-- TASK INSTRUCTIONS --
Repeat the data exactly, with every line included.

-- THE INPUT --
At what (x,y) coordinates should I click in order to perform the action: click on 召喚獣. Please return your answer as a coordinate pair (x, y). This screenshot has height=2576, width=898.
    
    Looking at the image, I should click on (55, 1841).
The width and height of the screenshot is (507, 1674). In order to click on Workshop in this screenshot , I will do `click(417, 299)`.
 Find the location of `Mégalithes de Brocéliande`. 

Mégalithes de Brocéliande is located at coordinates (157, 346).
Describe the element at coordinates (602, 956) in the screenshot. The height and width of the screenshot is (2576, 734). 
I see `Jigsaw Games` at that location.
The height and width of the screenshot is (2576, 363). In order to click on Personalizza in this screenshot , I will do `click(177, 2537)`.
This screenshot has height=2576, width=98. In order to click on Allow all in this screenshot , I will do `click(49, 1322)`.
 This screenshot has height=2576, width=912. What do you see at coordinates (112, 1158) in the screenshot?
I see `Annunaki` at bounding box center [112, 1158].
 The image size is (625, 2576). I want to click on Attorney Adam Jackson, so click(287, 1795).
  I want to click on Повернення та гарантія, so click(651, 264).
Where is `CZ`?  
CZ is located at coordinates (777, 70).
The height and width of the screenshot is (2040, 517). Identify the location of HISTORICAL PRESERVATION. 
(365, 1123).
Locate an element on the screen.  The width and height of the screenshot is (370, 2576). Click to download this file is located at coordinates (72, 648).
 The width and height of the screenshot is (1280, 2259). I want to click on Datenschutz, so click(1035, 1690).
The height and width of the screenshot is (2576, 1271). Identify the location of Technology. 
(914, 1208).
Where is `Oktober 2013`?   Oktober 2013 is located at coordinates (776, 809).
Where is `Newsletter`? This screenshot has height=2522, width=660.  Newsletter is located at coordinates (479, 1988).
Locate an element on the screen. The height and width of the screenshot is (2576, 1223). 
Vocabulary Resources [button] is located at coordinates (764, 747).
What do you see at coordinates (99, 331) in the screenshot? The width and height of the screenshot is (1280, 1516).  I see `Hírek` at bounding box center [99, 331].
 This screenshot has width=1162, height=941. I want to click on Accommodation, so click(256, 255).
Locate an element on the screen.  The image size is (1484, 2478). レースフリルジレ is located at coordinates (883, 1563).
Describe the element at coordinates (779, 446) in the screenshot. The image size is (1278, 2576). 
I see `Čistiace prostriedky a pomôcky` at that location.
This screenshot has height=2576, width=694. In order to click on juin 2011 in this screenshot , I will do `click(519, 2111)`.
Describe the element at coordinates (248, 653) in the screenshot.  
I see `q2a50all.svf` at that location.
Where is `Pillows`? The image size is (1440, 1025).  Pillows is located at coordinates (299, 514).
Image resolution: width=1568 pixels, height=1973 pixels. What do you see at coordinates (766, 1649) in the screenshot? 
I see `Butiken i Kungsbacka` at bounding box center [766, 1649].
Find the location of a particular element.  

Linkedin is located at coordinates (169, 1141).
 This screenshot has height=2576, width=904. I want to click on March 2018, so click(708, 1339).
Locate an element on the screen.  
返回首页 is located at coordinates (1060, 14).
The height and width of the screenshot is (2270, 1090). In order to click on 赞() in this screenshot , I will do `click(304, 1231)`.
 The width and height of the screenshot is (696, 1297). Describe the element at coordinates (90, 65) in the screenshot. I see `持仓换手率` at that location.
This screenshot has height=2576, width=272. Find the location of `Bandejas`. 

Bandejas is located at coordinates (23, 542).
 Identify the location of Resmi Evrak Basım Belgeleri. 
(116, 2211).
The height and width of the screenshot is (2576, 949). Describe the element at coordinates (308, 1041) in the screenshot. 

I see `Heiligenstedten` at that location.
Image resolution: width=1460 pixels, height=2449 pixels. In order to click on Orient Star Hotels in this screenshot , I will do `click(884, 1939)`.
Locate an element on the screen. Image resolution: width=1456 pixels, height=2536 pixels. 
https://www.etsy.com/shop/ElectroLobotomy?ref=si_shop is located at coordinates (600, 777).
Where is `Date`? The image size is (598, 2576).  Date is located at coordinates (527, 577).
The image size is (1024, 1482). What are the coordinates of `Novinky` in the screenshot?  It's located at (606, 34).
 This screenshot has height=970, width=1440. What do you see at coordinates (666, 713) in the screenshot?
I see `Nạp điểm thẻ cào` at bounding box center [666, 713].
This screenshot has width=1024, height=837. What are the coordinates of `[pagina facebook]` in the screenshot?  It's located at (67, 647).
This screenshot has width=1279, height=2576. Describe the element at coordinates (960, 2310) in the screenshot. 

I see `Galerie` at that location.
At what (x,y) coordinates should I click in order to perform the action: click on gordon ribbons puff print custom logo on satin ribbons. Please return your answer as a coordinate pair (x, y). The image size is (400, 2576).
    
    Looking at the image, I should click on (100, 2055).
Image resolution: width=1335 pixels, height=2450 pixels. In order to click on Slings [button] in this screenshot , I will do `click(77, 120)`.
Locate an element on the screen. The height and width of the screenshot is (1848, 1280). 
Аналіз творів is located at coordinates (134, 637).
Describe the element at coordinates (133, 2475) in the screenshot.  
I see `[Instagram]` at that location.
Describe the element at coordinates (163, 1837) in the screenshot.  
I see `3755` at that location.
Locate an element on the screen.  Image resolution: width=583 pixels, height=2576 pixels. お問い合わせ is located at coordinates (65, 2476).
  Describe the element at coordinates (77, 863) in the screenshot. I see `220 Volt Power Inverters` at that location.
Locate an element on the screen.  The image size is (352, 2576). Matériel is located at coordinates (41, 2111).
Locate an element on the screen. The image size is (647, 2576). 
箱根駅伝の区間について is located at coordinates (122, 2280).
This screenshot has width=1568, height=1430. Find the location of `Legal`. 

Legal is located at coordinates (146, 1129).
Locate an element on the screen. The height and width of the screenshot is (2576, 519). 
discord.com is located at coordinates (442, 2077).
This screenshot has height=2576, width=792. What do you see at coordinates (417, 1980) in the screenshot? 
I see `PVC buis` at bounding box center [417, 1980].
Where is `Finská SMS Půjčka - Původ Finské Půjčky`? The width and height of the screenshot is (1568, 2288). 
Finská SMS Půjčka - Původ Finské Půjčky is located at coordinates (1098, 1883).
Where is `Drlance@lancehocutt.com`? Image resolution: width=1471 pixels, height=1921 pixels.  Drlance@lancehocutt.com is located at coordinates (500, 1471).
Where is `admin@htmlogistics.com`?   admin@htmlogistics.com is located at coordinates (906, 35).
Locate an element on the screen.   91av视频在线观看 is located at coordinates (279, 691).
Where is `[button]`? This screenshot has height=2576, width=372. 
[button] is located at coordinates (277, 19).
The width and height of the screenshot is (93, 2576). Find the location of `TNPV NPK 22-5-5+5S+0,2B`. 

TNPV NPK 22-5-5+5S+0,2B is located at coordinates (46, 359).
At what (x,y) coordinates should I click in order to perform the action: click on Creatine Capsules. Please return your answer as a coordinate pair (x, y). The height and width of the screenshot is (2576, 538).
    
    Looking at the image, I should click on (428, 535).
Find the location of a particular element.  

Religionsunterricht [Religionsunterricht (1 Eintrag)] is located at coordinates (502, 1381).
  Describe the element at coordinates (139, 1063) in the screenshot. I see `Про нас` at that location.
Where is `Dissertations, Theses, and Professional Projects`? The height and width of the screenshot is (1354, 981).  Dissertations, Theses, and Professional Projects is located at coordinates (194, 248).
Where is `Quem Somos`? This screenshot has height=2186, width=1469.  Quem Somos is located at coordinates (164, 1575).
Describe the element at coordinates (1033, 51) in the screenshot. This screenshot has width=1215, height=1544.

-- WORKED SOLUTION --
At what (x,y) coordinates should I click in order to perform the action: click on 召喚獣. Please return your answer as a coordinate pair (x, y). This screenshot has height=2576, width=898.
    
    Looking at the image, I should click on (55, 1841).
The width and height of the screenshot is (507, 1674). In order to click on Workshop in this screenshot , I will do `click(417, 299)`.
 Find the location of `Mégalithes de Brocéliande`. 

Mégalithes de Brocéliande is located at coordinates (157, 346).
Describe the element at coordinates (602, 956) in the screenshot. The height and width of the screenshot is (2576, 734). 
I see `Jigsaw Games` at that location.
The height and width of the screenshot is (2576, 363). In order to click on Personalizza in this screenshot , I will do `click(177, 2537)`.
This screenshot has height=2576, width=98. In order to click on Allow all in this screenshot , I will do `click(49, 1322)`.
 This screenshot has height=2576, width=912. What do you see at coordinates (112, 1158) in the screenshot?
I see `Annunaki` at bounding box center [112, 1158].
 The image size is (625, 2576). I want to click on Attorney Adam Jackson, so click(287, 1795).
  I want to click on Повернення та гарантія, so click(651, 264).
Where is `CZ`?  
CZ is located at coordinates (777, 70).
The height and width of the screenshot is (2040, 517). Identify the location of HISTORICAL PRESERVATION. 
(365, 1123).
Locate an element on the screen.  The width and height of the screenshot is (370, 2576). Click to download this file is located at coordinates (72, 648).
 The width and height of the screenshot is (1280, 2259). I want to click on Datenschutz, so click(1035, 1690).
The height and width of the screenshot is (2576, 1271). Identify the location of Technology. 
(914, 1208).
Where is `Oktober 2013`?   Oktober 2013 is located at coordinates (776, 809).
Where is `Newsletter`? This screenshot has height=2522, width=660.  Newsletter is located at coordinates (479, 1988).
Locate an element on the screen. The height and width of the screenshot is (2576, 1223). 
Vocabulary Resources [button] is located at coordinates (764, 747).
What do you see at coordinates (99, 331) in the screenshot? The width and height of the screenshot is (1280, 1516).  I see `Hírek` at bounding box center [99, 331].
 This screenshot has width=1162, height=941. I want to click on Accommodation, so click(256, 255).
Locate an element on the screen.  The image size is (1484, 2478). レースフリルジレ is located at coordinates (883, 1563).
Describe the element at coordinates (779, 446) in the screenshot. The image size is (1278, 2576). 
I see `Čistiace prostriedky a pomôcky` at that location.
This screenshot has height=2576, width=694. In order to click on juin 2011 in this screenshot , I will do `click(519, 2111)`.
Describe the element at coordinates (248, 653) in the screenshot.  
I see `q2a50all.svf` at that location.
Where is `Pillows`? The image size is (1440, 1025).  Pillows is located at coordinates (299, 514).
Image resolution: width=1568 pixels, height=1973 pixels. What do you see at coordinates (766, 1649) in the screenshot? 
I see `Butiken i Kungsbacka` at bounding box center [766, 1649].
Find the location of a particular element.  

Linkedin is located at coordinates (169, 1141).
 This screenshot has height=2576, width=904. I want to click on March 2018, so click(708, 1339).
Locate an element on the screen.  
返回首页 is located at coordinates (1060, 14).
The height and width of the screenshot is (2270, 1090). In order to click on 赞() in this screenshot , I will do `click(304, 1231)`.
 The width and height of the screenshot is (696, 1297). Describe the element at coordinates (90, 65) in the screenshot. I see `持仓换手率` at that location.
This screenshot has height=2576, width=272. Find the location of `Bandejas`. 

Bandejas is located at coordinates (23, 542).
 Identify the location of Resmi Evrak Basım Belgeleri. 
(116, 2211).
The height and width of the screenshot is (2576, 949). Describe the element at coordinates (308, 1041) in the screenshot. 

I see `Heiligenstedten` at that location.
Image resolution: width=1460 pixels, height=2449 pixels. In order to click on Orient Star Hotels in this screenshot , I will do `click(884, 1939)`.
Locate an element on the screen. Image resolution: width=1456 pixels, height=2536 pixels. 
https://www.etsy.com/shop/ElectroLobotomy?ref=si_shop is located at coordinates (600, 777).
Where is `Date`? The image size is (598, 2576).  Date is located at coordinates (527, 577).
The image size is (1024, 1482). What are the coordinates of `Novinky` in the screenshot?  It's located at (606, 34).
 This screenshot has height=970, width=1440. What do you see at coordinates (666, 713) in the screenshot?
I see `Nạp điểm thẻ cào` at bounding box center [666, 713].
This screenshot has width=1024, height=837. What are the coordinates of `[pagina facebook]` in the screenshot?  It's located at (67, 647).
This screenshot has width=1279, height=2576. Describe the element at coordinates (960, 2310) in the screenshot. 

I see `Galerie` at that location.
At what (x,y) coordinates should I click in order to perform the action: click on gordon ribbons puff print custom logo on satin ribbons. Please return your answer as a coordinate pair (x, y). The image size is (400, 2576).
    
    Looking at the image, I should click on (100, 2055).
Image resolution: width=1335 pixels, height=2450 pixels. In order to click on Slings [button] in this screenshot , I will do `click(77, 120)`.
Locate an element on the screen. The height and width of the screenshot is (1848, 1280). 
Аналіз творів is located at coordinates (134, 637).
Describe the element at coordinates (133, 2475) in the screenshot.  
I see `[Instagram]` at that location.
Describe the element at coordinates (163, 1837) in the screenshot.  
I see `3755` at that location.
Locate an element on the screen.  Image resolution: width=583 pixels, height=2576 pixels. お問い合わせ is located at coordinates (65, 2476).
  Describe the element at coordinates (77, 863) in the screenshot. I see `220 Volt Power Inverters` at that location.
Locate an element on the screen.  The image size is (352, 2576). Matériel is located at coordinates (41, 2111).
Locate an element on the screen. The image size is (647, 2576). 
箱根駅伝の区間について is located at coordinates (122, 2280).
This screenshot has width=1568, height=1430. Find the location of `Legal`. 

Legal is located at coordinates (146, 1129).
Locate an element on the screen. The height and width of the screenshot is (2576, 519). 
discord.com is located at coordinates (442, 2077).
This screenshot has height=2576, width=792. What do you see at coordinates (417, 1980) in the screenshot? 
I see `PVC buis` at bounding box center [417, 1980].
Where is `Finská SMS Půjčka - Původ Finské Půjčky`? The width and height of the screenshot is (1568, 2288). 
Finská SMS Půjčka - Původ Finské Půjčky is located at coordinates (1098, 1883).
Where is `Drlance@lancehocutt.com`? Image resolution: width=1471 pixels, height=1921 pixels.  Drlance@lancehocutt.com is located at coordinates (500, 1471).
Where is `admin@htmlogistics.com`?   admin@htmlogistics.com is located at coordinates (906, 35).
Locate an element on the screen.   91av视频在线观看 is located at coordinates (279, 691).
Where is `[button]`? This screenshot has height=2576, width=372. 
[button] is located at coordinates (277, 19).
The width and height of the screenshot is (93, 2576). Find the location of `TNPV NPK 22-5-5+5S+0,2B`. 

TNPV NPK 22-5-5+5S+0,2B is located at coordinates (46, 359).
At what (x,y) coordinates should I click in order to perform the action: click on Creatine Capsules. Please return your answer as a coordinate pair (x, y). The height and width of the screenshot is (2576, 538).
    
    Looking at the image, I should click on (428, 535).
Find the location of a particular element.  

Religionsunterricht [Religionsunterricht (1 Eintrag)] is located at coordinates (502, 1381).
  Describe the element at coordinates (139, 1063) in the screenshot. I see `Про нас` at that location.
Where is `Dissertations, Theses, and Professional Projects`? The height and width of the screenshot is (1354, 981).  Dissertations, Theses, and Professional Projects is located at coordinates (194, 248).
Where is `Quem Somos`? This screenshot has height=2186, width=1469.  Quem Somos is located at coordinates (164, 1575).
Describe the element at coordinates (1033, 51) in the screenshot. This screenshot has width=1215, height=1544.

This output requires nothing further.